Why is Sunday for football?

By Donald Sensing

Which is really just a way of asking what Sunday is for. Consider the NFL. Its ratings are falling and the league invents self-justifying reasons why. Do Colin Kaepernick, et. al. have a significant effect on viewing? Frankly, I doubt it, although some people have tuned out because of them for sure.

I have already explained that the reason ratings are falling is - Peyton Manning is not playing anymore. To elucidate further, I mean that there is no celebrity quarterback in the game now that Peyton retired. Tom Brady? Old and deflated by deflate-gate. Aaron Rodgers? Great quarterback. So what? Colin Kaepernick? Oh, wait, we already talked about him. And he's not a first-tier QB anyway. Games today are simply boring. (Update - In fact, the 10-23 evening game is being called "The Worst Game Ever.")
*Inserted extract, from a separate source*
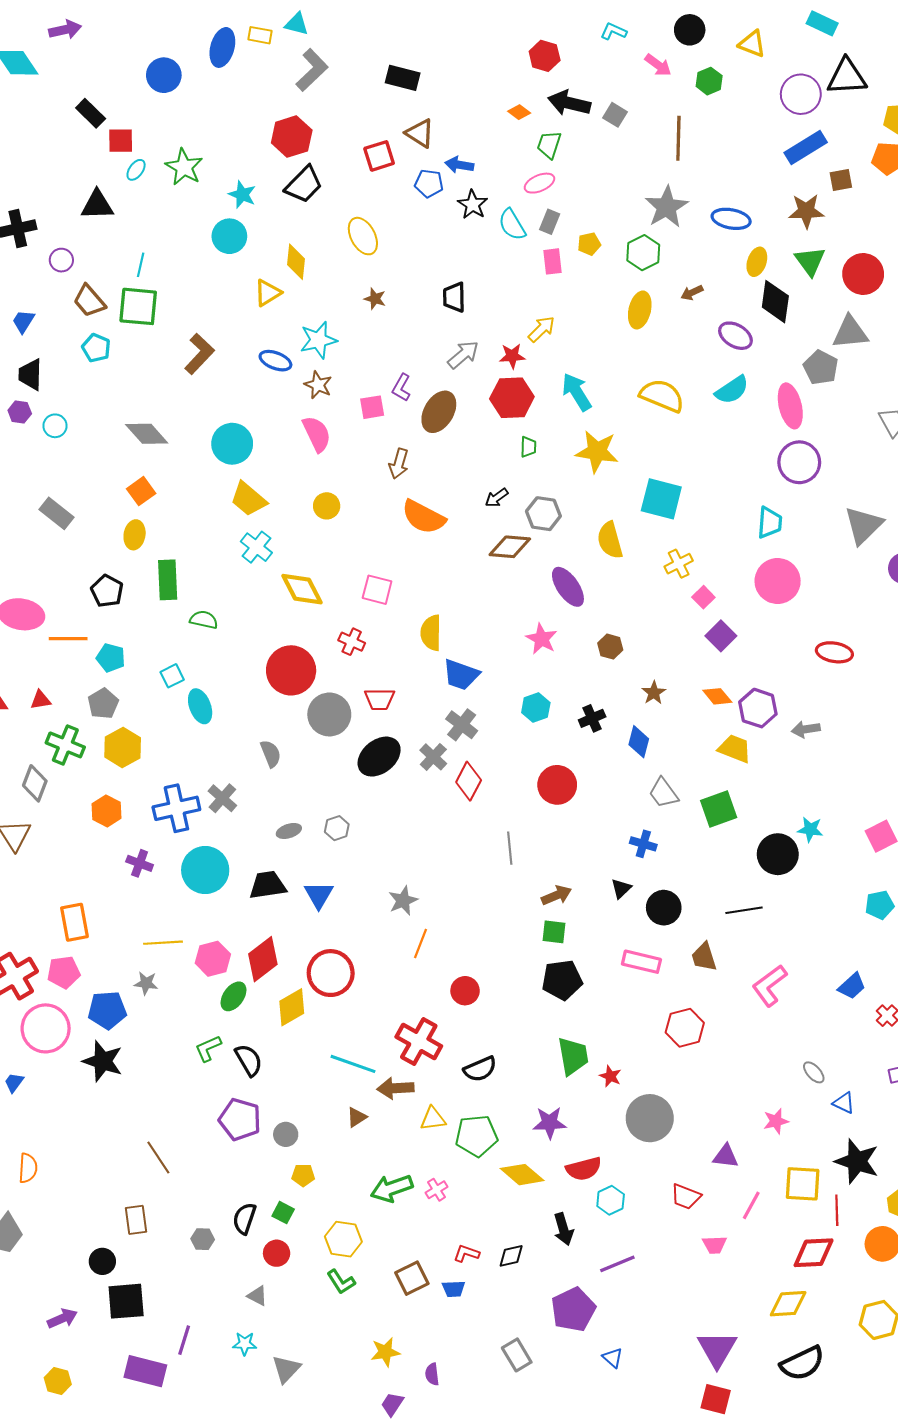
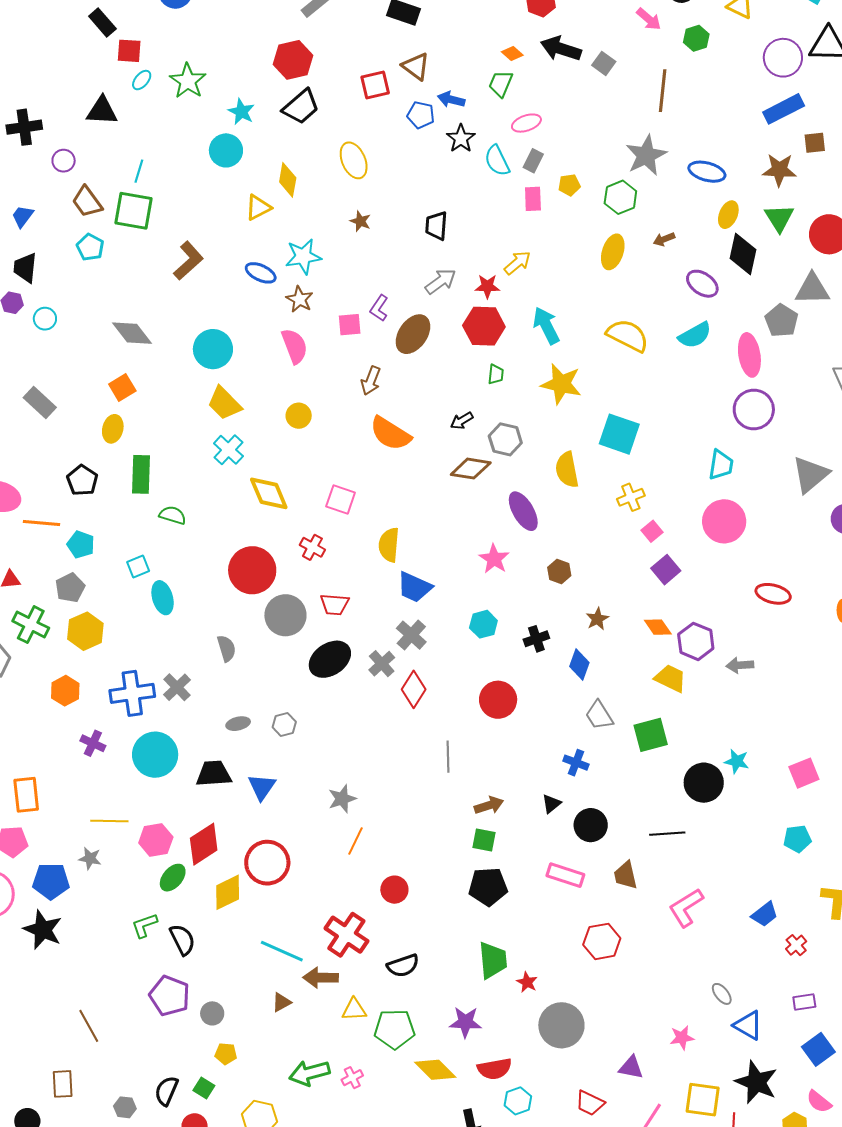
green trapezoid: (549, 145) -> (501, 84), moved
blue triangle: (844, 1103) -> (748, 1025), size x1.4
My 23-year-old daughter told me today that Millennials don't have the inclination to watch football or any other sport for three hours. To which I would add, "Unless their own kids are playing," which clearly none are yet. Millennials are far more likely to be glued to digital heroin than non-interactively observe what;s happening in some distant location.

As I type this, awaiting some time to pass before I must leave for my afternoon work, the Tennessee Titans are losing to the Colts in the second half. The Titans' season is 3-3 as of now. If they lose they return to losing-season status; if they win the gain winning-season status for the first time this year.

Does it make any difference to me which outcome occurs? No. Will my life improve if they go to 4-3? No. Will it be diminished if they to 3-4? No. Is there anyone whom I know who could answer affirmatively to any of those questions? No. So do I care whether they win or lose? Not in the slightest.

Yawn.
So again: what is Sunday for? This is not a question that particularly interests Jews or Muslims, of course, but since America has been a majority-Christian nation from the beginning (diminishing rapidly now) it has long been a question of interest here. Sunday is the Christian Sabbath, a concept we inherited from the Jews.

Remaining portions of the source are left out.